▶ **Exercise instructions**: Every line below that contains the word "acerca" must be copied.

▶ **Given information**:
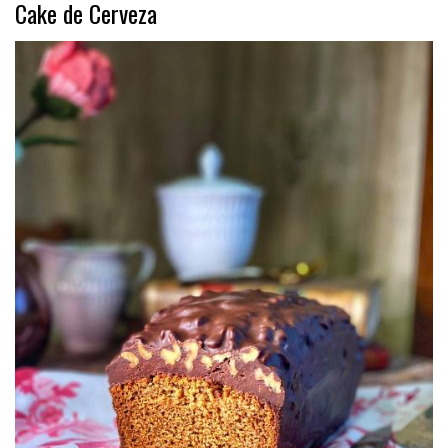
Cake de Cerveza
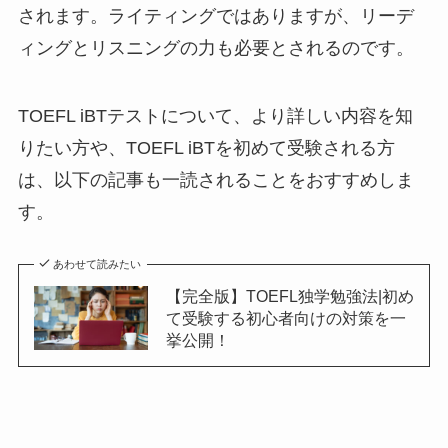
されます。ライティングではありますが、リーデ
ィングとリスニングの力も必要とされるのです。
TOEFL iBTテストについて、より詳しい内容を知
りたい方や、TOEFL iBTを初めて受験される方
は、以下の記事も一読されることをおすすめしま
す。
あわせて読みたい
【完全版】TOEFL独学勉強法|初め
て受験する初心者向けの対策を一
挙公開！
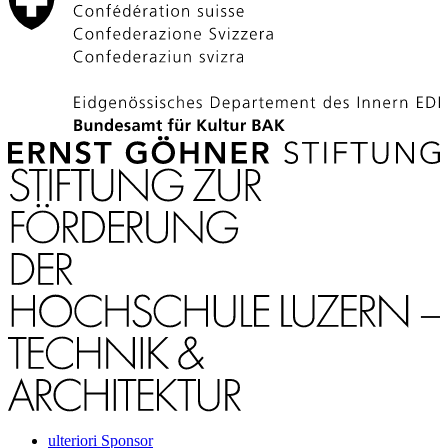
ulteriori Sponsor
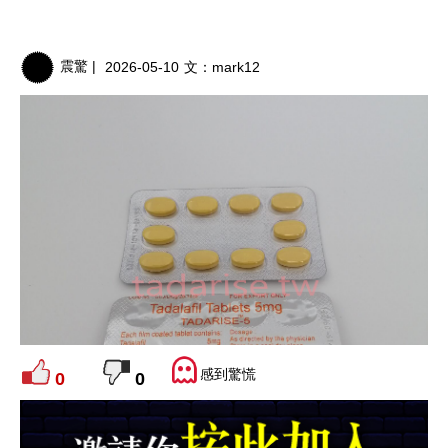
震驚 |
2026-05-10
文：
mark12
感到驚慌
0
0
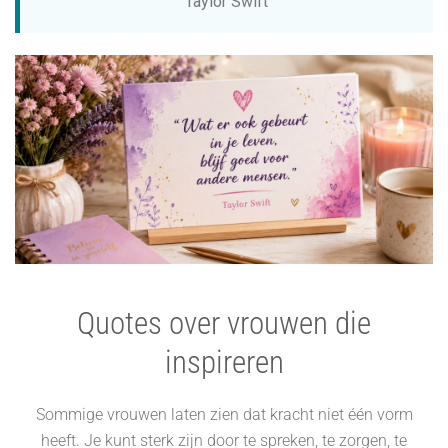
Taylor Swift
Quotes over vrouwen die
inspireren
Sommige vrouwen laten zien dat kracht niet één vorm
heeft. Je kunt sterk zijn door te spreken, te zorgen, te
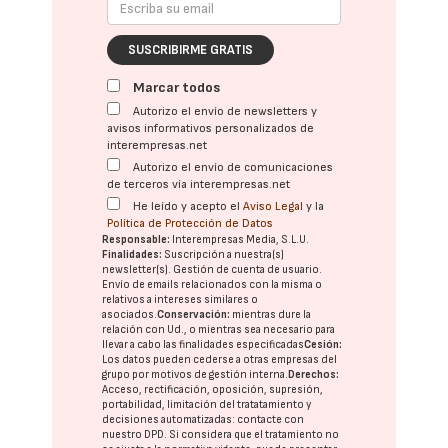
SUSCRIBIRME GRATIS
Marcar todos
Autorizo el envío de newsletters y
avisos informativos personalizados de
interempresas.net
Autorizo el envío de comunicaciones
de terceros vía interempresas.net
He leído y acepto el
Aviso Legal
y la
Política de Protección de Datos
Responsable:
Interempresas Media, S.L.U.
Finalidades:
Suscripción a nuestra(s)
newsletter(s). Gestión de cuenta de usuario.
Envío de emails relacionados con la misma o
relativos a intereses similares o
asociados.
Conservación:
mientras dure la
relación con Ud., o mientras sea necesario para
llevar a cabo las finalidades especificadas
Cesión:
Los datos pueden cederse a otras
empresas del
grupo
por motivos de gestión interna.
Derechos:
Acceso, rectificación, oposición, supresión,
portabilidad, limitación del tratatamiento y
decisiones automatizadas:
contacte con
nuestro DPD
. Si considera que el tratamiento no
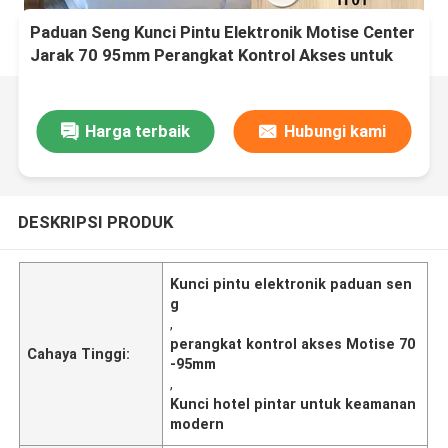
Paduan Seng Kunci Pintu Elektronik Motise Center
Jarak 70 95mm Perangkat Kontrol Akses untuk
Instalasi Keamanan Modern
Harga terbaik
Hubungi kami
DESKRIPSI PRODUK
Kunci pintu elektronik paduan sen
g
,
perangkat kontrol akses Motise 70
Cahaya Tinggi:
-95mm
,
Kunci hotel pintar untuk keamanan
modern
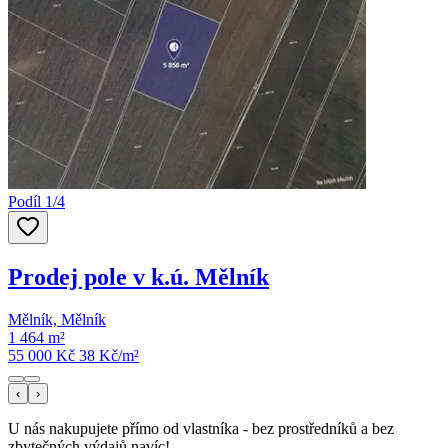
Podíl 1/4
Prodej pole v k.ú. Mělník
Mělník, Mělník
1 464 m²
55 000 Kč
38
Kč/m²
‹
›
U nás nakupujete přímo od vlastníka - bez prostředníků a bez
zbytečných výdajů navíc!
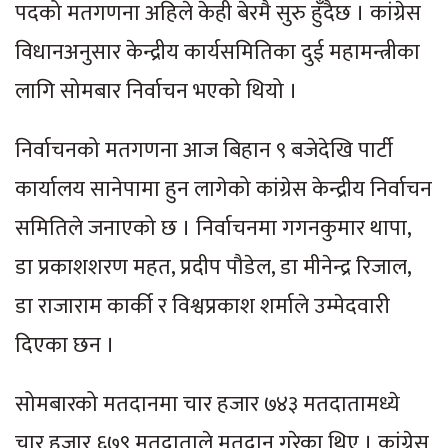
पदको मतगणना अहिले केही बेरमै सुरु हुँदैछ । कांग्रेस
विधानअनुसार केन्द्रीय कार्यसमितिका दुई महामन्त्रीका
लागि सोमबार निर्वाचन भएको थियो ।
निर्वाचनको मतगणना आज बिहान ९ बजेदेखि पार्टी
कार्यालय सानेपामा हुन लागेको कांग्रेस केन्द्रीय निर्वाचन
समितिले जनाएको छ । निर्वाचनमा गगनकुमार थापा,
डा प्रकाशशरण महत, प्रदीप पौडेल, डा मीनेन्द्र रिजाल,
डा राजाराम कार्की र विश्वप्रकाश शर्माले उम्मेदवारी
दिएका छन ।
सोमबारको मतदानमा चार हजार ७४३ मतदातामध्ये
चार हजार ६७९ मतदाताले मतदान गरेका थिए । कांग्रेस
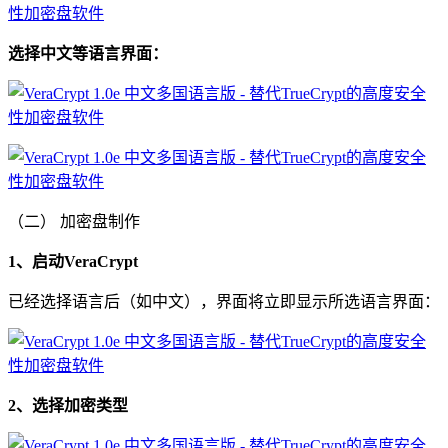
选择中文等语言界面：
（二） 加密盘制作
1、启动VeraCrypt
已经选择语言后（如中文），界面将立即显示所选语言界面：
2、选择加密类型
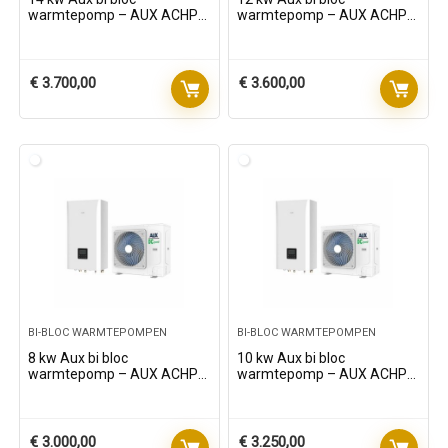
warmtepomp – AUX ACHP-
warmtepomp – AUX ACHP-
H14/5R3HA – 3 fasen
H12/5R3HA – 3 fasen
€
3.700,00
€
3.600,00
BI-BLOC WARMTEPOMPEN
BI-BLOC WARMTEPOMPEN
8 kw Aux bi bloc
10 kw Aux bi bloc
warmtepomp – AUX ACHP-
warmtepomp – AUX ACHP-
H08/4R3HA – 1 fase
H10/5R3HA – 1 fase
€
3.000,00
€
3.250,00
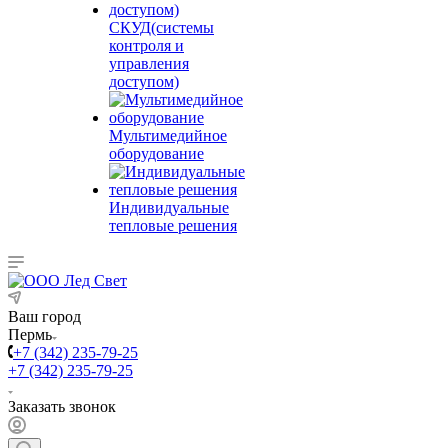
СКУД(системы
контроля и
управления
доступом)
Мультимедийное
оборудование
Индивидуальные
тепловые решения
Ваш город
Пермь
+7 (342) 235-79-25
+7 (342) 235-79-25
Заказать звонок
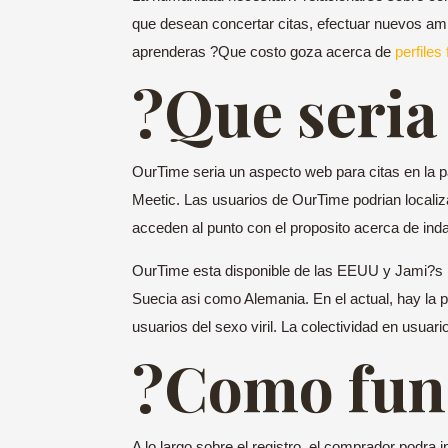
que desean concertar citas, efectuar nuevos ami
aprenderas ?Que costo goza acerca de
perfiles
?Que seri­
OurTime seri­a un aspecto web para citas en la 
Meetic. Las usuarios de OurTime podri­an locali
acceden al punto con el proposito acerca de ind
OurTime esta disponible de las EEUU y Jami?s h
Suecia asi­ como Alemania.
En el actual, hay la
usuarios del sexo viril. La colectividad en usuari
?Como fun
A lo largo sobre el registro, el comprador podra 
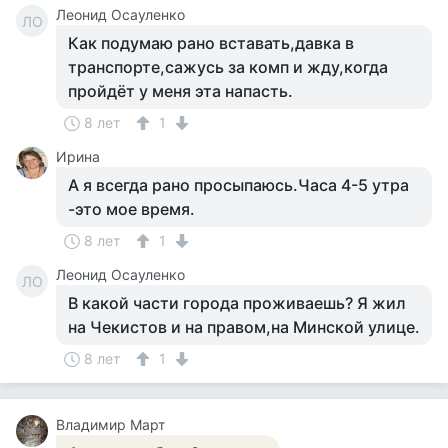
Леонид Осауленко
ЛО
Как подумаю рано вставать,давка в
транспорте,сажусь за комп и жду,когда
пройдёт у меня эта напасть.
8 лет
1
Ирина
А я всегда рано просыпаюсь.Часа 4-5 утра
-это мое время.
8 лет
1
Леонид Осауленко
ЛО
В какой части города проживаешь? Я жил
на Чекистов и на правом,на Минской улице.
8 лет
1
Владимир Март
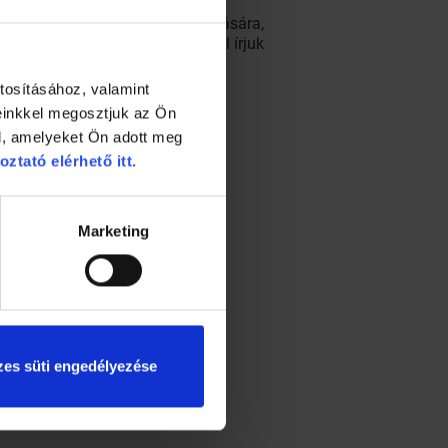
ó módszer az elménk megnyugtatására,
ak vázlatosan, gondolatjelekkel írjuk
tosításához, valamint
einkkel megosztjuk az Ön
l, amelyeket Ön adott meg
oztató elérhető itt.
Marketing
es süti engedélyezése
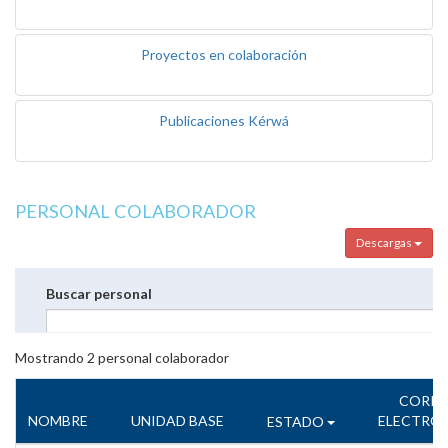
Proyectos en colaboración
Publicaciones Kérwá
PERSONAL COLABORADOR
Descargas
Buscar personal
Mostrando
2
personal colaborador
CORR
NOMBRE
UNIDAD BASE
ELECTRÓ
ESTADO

▶ **Exercise solution**:
aprenderas ?Que costo goza acerca de
acceden al punto con el proposito acerca de ind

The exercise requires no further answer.